Hate burned in John’s gaze. “It’s inexorable. The world you know will fall.”
“Spoken with the certainty of the doomed,” Livia answered.
John sneered. “How quick you are to decide who will emerge victorious.” The chamber shook and the sound of human shouts comingled with demon screams tumbled down the stairs. John smiled. “A lovely tune in three-part harmony. I’d never dabbled in music before, but perhaps I ought to take up composing. I call this melody, The Slaughter of the Hellraisers. Ah,” he added at the unmistakable sound of Whit yelling in pain, “what a perfect note.”
Bram no longer felt the wound of betrayal, for this thing standing before him bore only the slightest resemblance to his old friend. All he felt now was cold fury.
He lunged at John. At the same moment, Livia threw a bright bolt of energy toward the enemy. John cut the air with his hand. Livia’s killing spell and Bram were thrown back. The ricocheting spell punched a deep indentation into the wall, whilst Bram stumbled backward, struggling to gain his footing.
All the while, the red light whirling around John grew larger and more frenzied.
“He means to pull more demons up from the underworld.” Livia spoke under her breath, just loud enough for only Bram to hear when he stood beside her. “Our forces aren’t strong enough to repel anymore.”
“Then we stop him before he g
oes any further.” He charged John once more.
John made a fist. He muttered an incantation. A sword of black flame appeared in John’s hand, and he narrowly blocked Bram’s strike. They crossed blades again. Heat burst from both swords, coursing up Bram’s arm, bathing his face. Sweat ran into his eyes. He knew he was the better swordsman, yet somehow John continued to parry his blows with an inhuman speed. John’s attack was equally fast, a blur of movement, and Bram grappled with keeping pace.

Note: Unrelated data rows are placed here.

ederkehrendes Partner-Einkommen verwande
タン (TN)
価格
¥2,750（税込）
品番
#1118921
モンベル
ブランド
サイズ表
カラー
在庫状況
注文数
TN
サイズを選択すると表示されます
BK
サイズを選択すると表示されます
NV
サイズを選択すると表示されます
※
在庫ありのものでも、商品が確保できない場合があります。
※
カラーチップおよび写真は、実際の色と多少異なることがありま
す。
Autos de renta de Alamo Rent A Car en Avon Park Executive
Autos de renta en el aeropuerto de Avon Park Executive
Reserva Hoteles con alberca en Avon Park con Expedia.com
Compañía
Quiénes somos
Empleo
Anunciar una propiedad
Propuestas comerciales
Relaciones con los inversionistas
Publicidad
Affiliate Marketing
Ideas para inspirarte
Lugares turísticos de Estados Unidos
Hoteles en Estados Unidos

Bram hissed as the edge of John’s sword cut him across the thigh. A searing pain, unlike any wound he’d ever received.
“All those hours,” John said, derision seeping from his voice, “spent in that grim practice chamber of yours with those dummies and targets. Wasting time.”

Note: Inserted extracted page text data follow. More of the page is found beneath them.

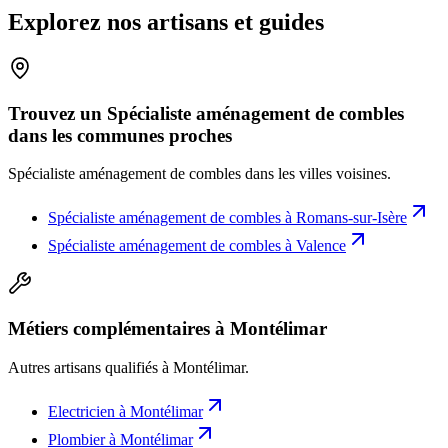
Explorez nos artisans et guides
Trouvez un Spécialiste aménagement de combles
dans les communes proches
Spécialiste aménagement de combles
dans les villes voisines.
Spécialiste aménagement de combles
à
Romans-sur-Isère
Spécialiste aménagement de combles
à
Valence
Métiers complémentaires à Montélimar
Autres artisans qualifiés à
Montélimar
.
Electricien
à
Montélimar
Plombier
à
Montélimar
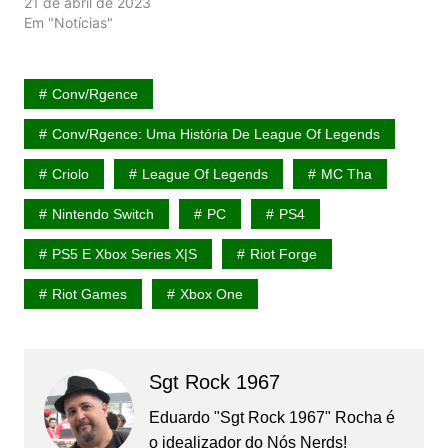
21 de abril de 2023
Em "Notícias"
Conv/rgence
Conv/rgence: Uma História De League Of Legends
Criolo
League Of Legends
MC Tha
Nintendo Switch
PC
PS4
PS5 E Xbox Series X|S
Riot Forge
Riot Games
Xbox One
Sgt Rock 1967
Eduardo "Sgt Rock 1967" Rocha é
o idealizador do Nós Nerds!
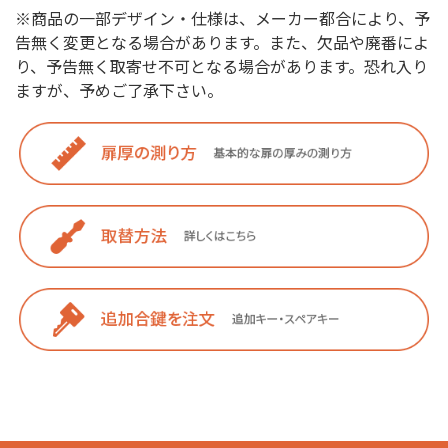
※商品の一部デザイン・仕様は、メーカー都合により、予
告無く変更となる場合があります。また、欠品や廃番によ
り、予告無く取寄せ不可となる場合があります。恐れ入り
ますが、予めご了承下さい。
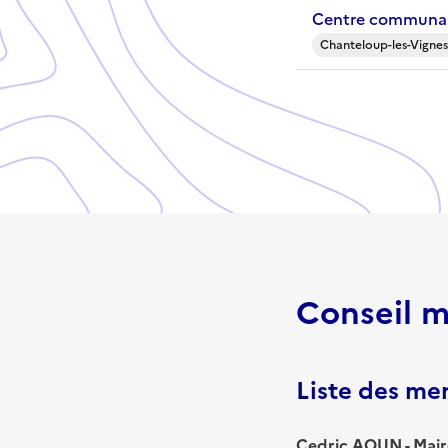
Centre communal
Chanteloup-les-Vignes
Conseil m
Liste des m
Cedric AOUN - Mair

“Won’t be a waste when I run this through your heart.” Bram feinted, a move that always drew blood from his opponent when they’d attempt to counterattack. But John seemed to know the gambit, even though Bram had never dueled with him before this moment. With a burst of unnatural swiftness, John evaded the feint and made his own attack, cutting Bram again. This time, the wound crossed his arm.

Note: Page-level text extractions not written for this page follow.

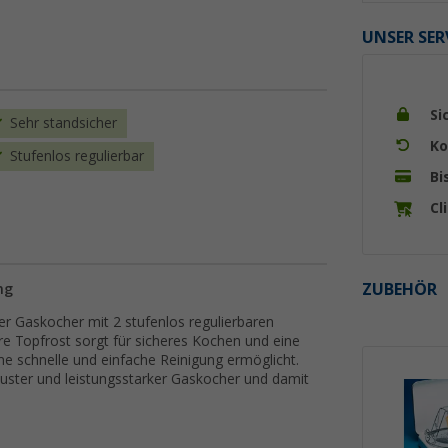
UNSER SER
Si
Sehr standsicher
Ko
Stufenlos regulierbar
Bi
Cl
ZUBEHÖR
ng
r Gaskocher mit 2 stufenlos regulierbaren
e Topfrost sorgt für sicheres Kochen und eine
e schnelle und einfache Reinigung ermöglicht.
uster und leistungsstarker Gaskocher und damit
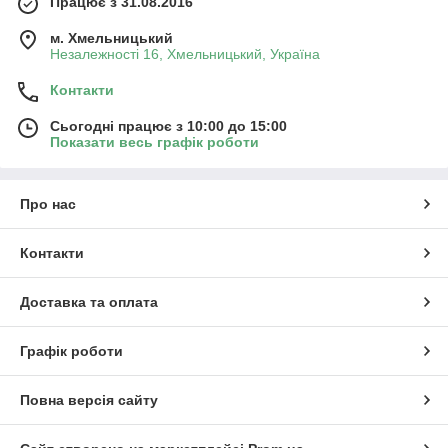
Працює з 31.08.2016
м. Хмельницький
Незалежності 16, Хмельницький, Україна
Контакти
Сьогодні працює з 10:00 до 15:00
Показати весь графік роботи
Про нас
Контакти
Доставка та оплата
Графік роботи
Повна версія сайту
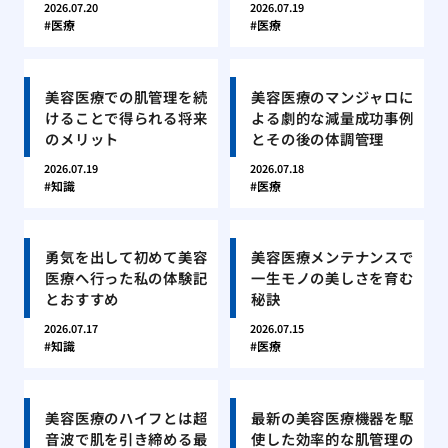
2026.07.20
2026.07.19
医療
医療
美容医療での肌管理を続
美容医療のマンジャロに
けることで得られる将来
よる劇的な減量成功事例
のメリット
とその後の体調管理
2026.07.19
2026.07.18
知識
医療
勇気を出して初めて美容
美容医療メンテナンスで
医療へ行った私の体験記
一生モノの美しさを育む
とおすすめ
秘訣
2026.07.17
2026.07.15
知識
医療
美容医療のハイフとは超
最新の美容医療機器を駆
音波で肌を引き締める最
使した効率的な肌管理の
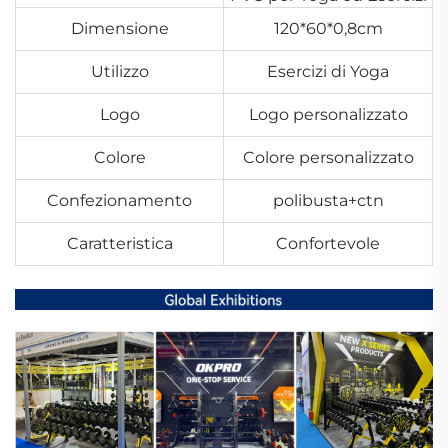
Dimensione
120*60*0,8cm
Utilizzo
Esercizi di Yoga
Logo
Logo personalizzato
Colore
Colore personalizzato
Confezionamento
polibusta+ctn
Caratteristica
Confortevole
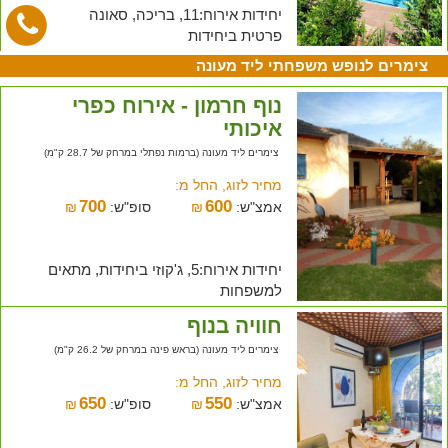
יחידות אירוח:11, בריכה, סאונה
פרטית ביחידות
צימרים לנופש משפחתי ליד מעונה
נוף חרמון - אירוח כפרי
איכותי
צימרים ליד מעונה (ברמות נפתלי במרחק של 28.7 ק"מ)
מחיר לזוג, החל מ:
700
600
אמצ"ש:
₪
סופ"ש:
₪
יחידות אירוח:5, ג'קוזי ביחידות, מתאים
למשפחות
חוויה בנוף
צימרים ליד מעונה (בראש פינה במרחק של 26.2 ק"מ)
מחיר לזוג, החל מ:
650
550
אמצ"ש:
₪
סופ"ש:
₪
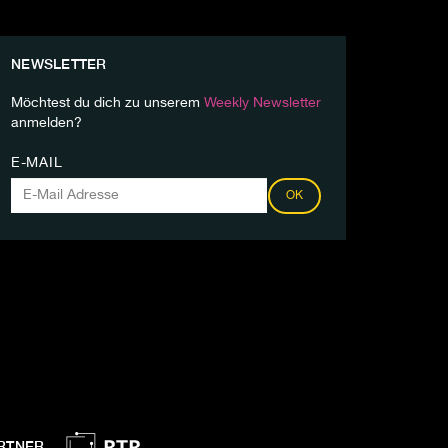
NEWSLETTER
Möchtest du dich zu unserem
Weekly Newsletter
anmelden?
E-MAIL
OK
RTNER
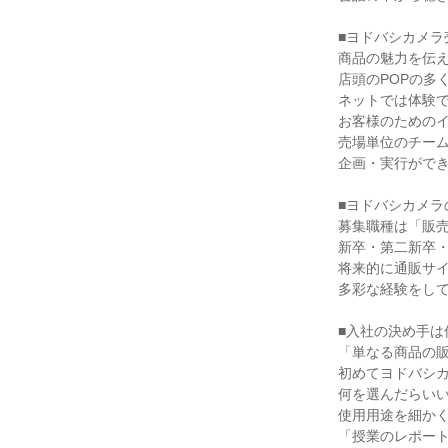
■ヨドバシカメラ
商品の魅力を伝え
店頭のPOPの多
ネットでは体験で
お客様のためのイ
売場単位のチーム
企画・実行ができ
■ヨドバシカメラ
募集職種は「販売
新卒・第二新卒・
将来的に通販サイ
多彩な経験をして
■入社の決め手は
「単なる商品の販
初めてヨドバシカ
何を選んだらいい
使用用途を細かく
「授業のレポート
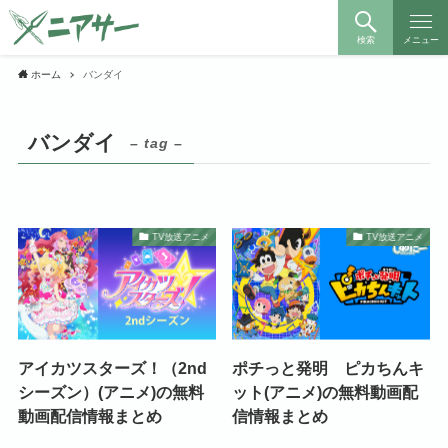
検索
メニュー
ホーム
バンダイ
バンダイ
– tag –
TV放送アニメ
TV放送アニメ
アイカツスターズ！（2nd
ポチっと発明 ピカちんキ
シーズン）(アニメ)の無料
ット(アニメ)の無料動画配
動画配信情報まとめ
信情報まとめ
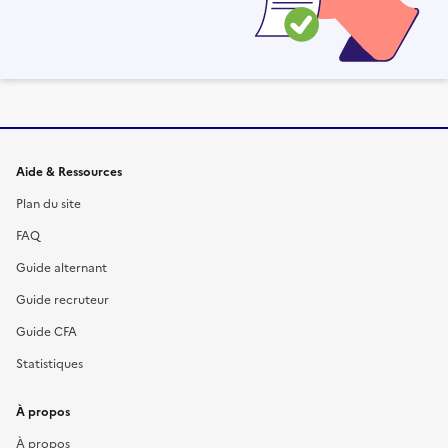
Informations et liens du site
Aide & Ressources
Plan du site
FAQ
Guide alternant
Guide recruteur
Guide CFA
Statistiques
À propos
À propos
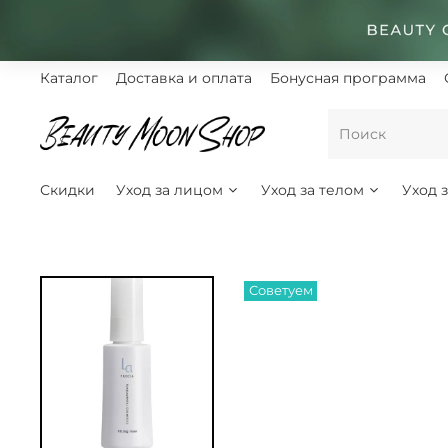
Каталог
Доставка и оплата
Бонусная программа
Скидки
Уход за лицом
Уход за телом
Уход 
Советуем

Bram and John circled one another.
“Besting me is hopeless,” John taunted. “Not so long as the Devil’s power courses through me.” He shook his head. “Simple Bram—led by your cock, not your brain. You’d never understand.”
“Fortunate, then,” said Livia, “that I do not have a cock.” Her gaze turned hard as obsidian as she spoke. “Veni, Maleficus.”
A tolling like thunder, and then there stood the Devil himself.
And he looked furious.
The first time Livia had summoned the Dark One, she’d had to steal the power of a Druid priestess and an Indian slave. The ritual itself had taken careful planning, the spilling of blood—and wicked intent. She had not realized her mistake until far too late, the world turned to fire. But at the moment when she first beheld the Dark One stepping through the gate between realms, triumph had filled her, all her labors rewarded.